>>>>

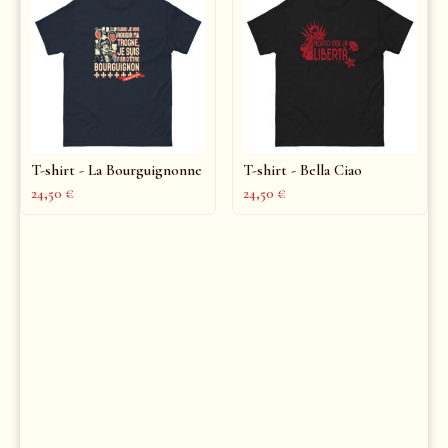
T-shirt - La Bourguignonne
T-shirt - Bella Ciao
24,50
€
24,50
€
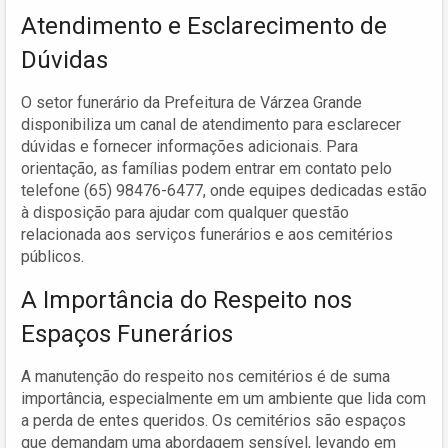
Atendimento e Esclarecimento de
Dúvidas
O setor funerário da Prefeitura de Várzea Grande
disponibiliza um canal de atendimento para esclarecer
dúvidas e fornecer informações adicionais. Para
orientação, as famílias podem entrar em contato pelo
telefone (65) 98476-6477, onde equipes dedicadas estão
à disposição para ajudar com qualquer questão
relacionada aos serviços funerários e aos cemitérios
públicos.
A Importância do Respeito nos
Espaços Funerários
A manutenção do respeito nos cemitérios é de suma
importância, especialmente em um ambiente que lida com
a perda de entes queridos. Os cemitérios são espaços
que demandam uma abordagem sensível, levando em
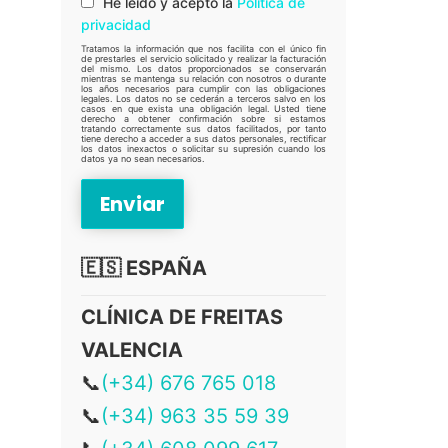
He leído y acepto la
Política de
privacidad
Tratamos la información que nos facilita con el único fin
de prestarles el servicio solicitado y realizar la facturación
del mismo. Los datos proporcionados se conservarán
mientras se mantenga su relación con nosotros o durante
los años necesarios para cumplir con las obligaciones
legales. Los datos no se cederán a terceros salvo en los
casos en que exista una obligación legal. Usted tiene
derecho a obtener confirmación sobre si estamos
tratando correctamente sus datos facilitados, por tanto
tiene derecho a acceder a sus datos personales, rectificar
los datos inexactos o solicitar su supresión cuando los
datos ya no sean necesarios.
🇪🇸 ESPAÑA
CLÍNICA DE FREITAS
VALENCIA
📞
(+34) 676 765 018
📞
(+34) 963 35 59 39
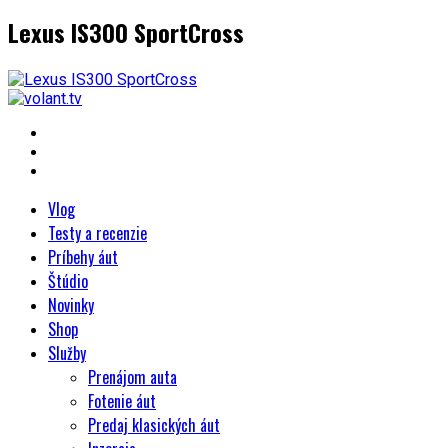
Lexus IS300 SportCross
Vlog
Testy a recenzie
Príbehy áut
Štúdio
Novinky
Shop
Služby
Prenájom auta
Fotenie áut
Predaj klasických áut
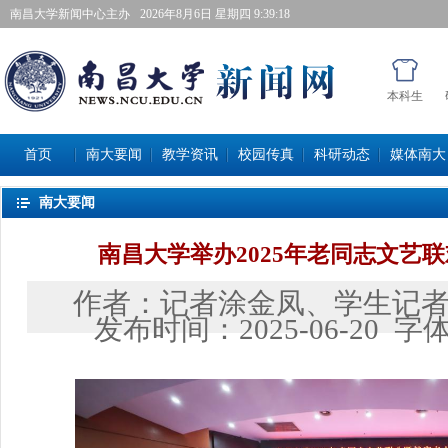
南昌大学新闻中心主办
2026年8月6日星期四 9:39:19
本科生
首页
南大要闻
教学资讯
校园传真
科研动态
媒体南大
南大要闻
南昌大学举办2025年老同志文艺
作者：
记者涂金凤、学生记
发布时间：
2025-06-20
字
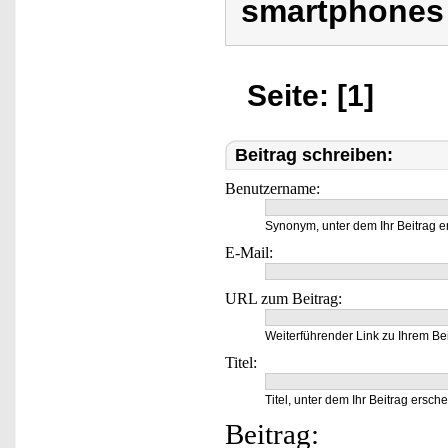
smartphones j
Seite: [1]
Beitrag schreiben:
Benutzername:
Synonym, unter dem Ihr Beitrag e
E-Mail:
URL zum Beitrag:
Weiterführender Link zu Ihrem Bei
Titel:
Titel, unter dem Ihr Beitrag ersche
Beitrag:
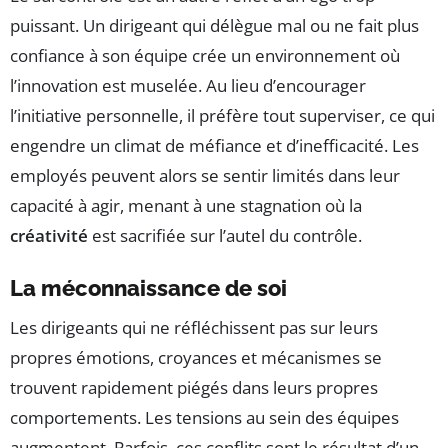
puissant. Un dirigeant qui délègue mal ou ne fait plus
confiance à son équipe crée un environnement où
l’innovation est muselée. Au lieu d’encourager
l’initiative personnelle, il préfère tout superviser, ce qui
engendre un climat de méfiance et d’inefficacité. Les
employés peuvent alors se sentir limités dans leur
capacité à agir, menant à une stagnation où la
créativité
est sacrifiée sur l’autel du contrôle.
La méconnaissance de soi
Les dirigeants qui ne réfléchissent pas sur leurs
propres émotions, croyances et mécanismes se
trouvent rapidement piégés dans leurs propres
comportements. Les tensions au sein des équipes
augmentent. Parfois, ces conflits sont le résultat d’un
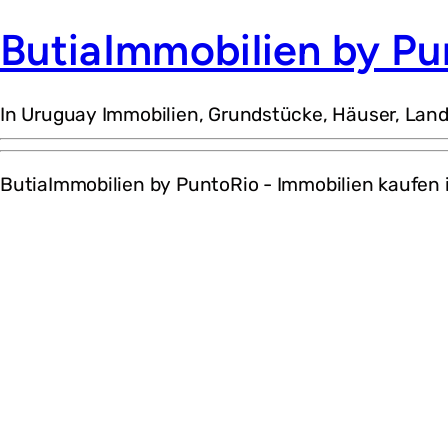
ButiaImmobilien by Pu
In Uruguay Immobilien, Grundstücke, Häuser, Lan
ButiaImmobilien by PuntoRio - Immobilien kaufen 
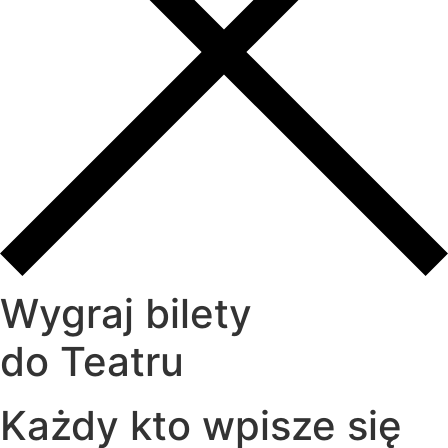
Wygraj bilety
do Teatru
Każdy kto wpisze się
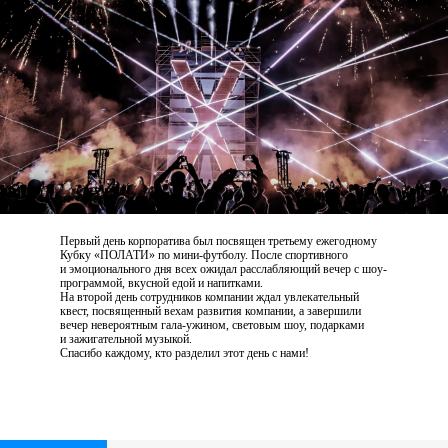
Первый день корпоратива был посвящен третьему ежегодному
Кубку «ПОЛАТИ»
по мини-футболу. После спортивного
и эмоционального дня всех ожидал расслабляющий вечер
с шоу-
программой, вкусной едой
и напитками.
На второй день сотрудников компании ждал увлекательный
квест, посвященный вехам развития компании, а завершили
вечер невероятным гала-ужином, световым шоу, подарками
и зажигательной музыкой.
Спасибо каждому, кто разделил этот день
с нами!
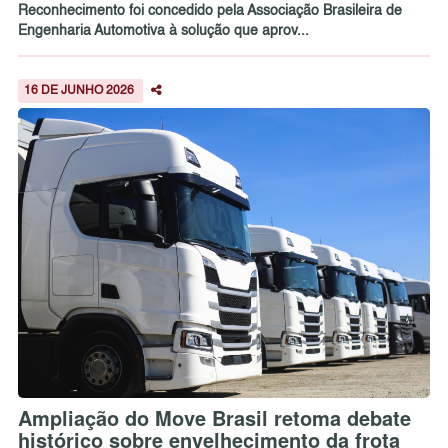
Reconhecimento foi concedido pela Associação Brasileira de
Engenharia Automotiva à solução que aprov...
16 DE JUNHO 2026
Ampliação do Move Brasil retoma debate
histórico sobre envelhecimento da frota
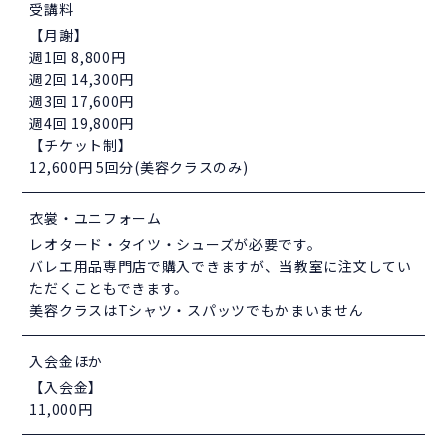
受講料
【月謝】
週1回 8,800円
週2回 14,300円
週3回 17,600円
週4回 19,800円
【チケット制】
12,600円 5回分(美容クラスのみ)
衣裳・ユニフォーム
レオタード・タイツ・シューズが必要です。
バレエ用品専門店で購入できますが、当教室に注文してい
ただくこともできます。
美容クラスはTシャツ・スパッツでもかまいません
入会金ほか
【入会金】
11,000円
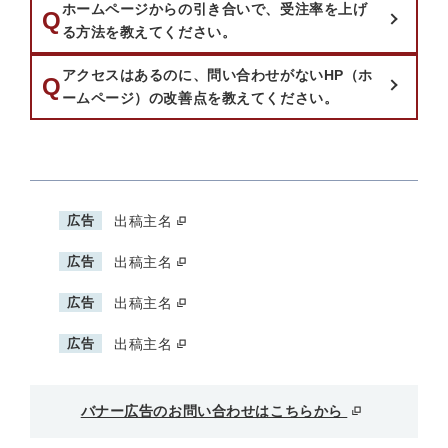
ホームページからの引き合いで、受注率を上げ
質問：
Q
る方法を教えてください。
アクセスはあるのに、問い合わせがないHP（ホ
質問：
Q
ームページ）の改善点を教えてください。
広告
出稿主名
広告
出稿主名
広告
出稿主名
広告
出稿主名
バナー広告のお問い合わせはこちらから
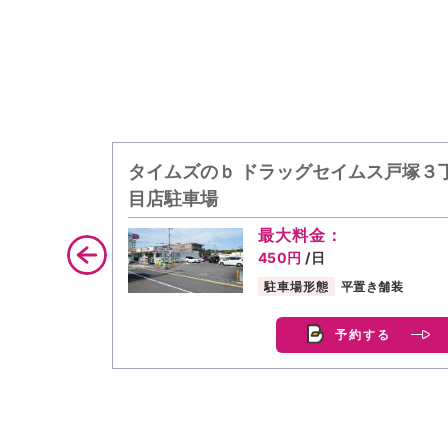
タイムズのｂ ドラッグセイムス戸塚３
目店駐車場
最大料金：
450円
/日
駐車場形態
平置き舗装
予約する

<<<<

**What this task involves**. In the material above, how many lines include the word "derecho"? State that number alone.

**Reply**. 2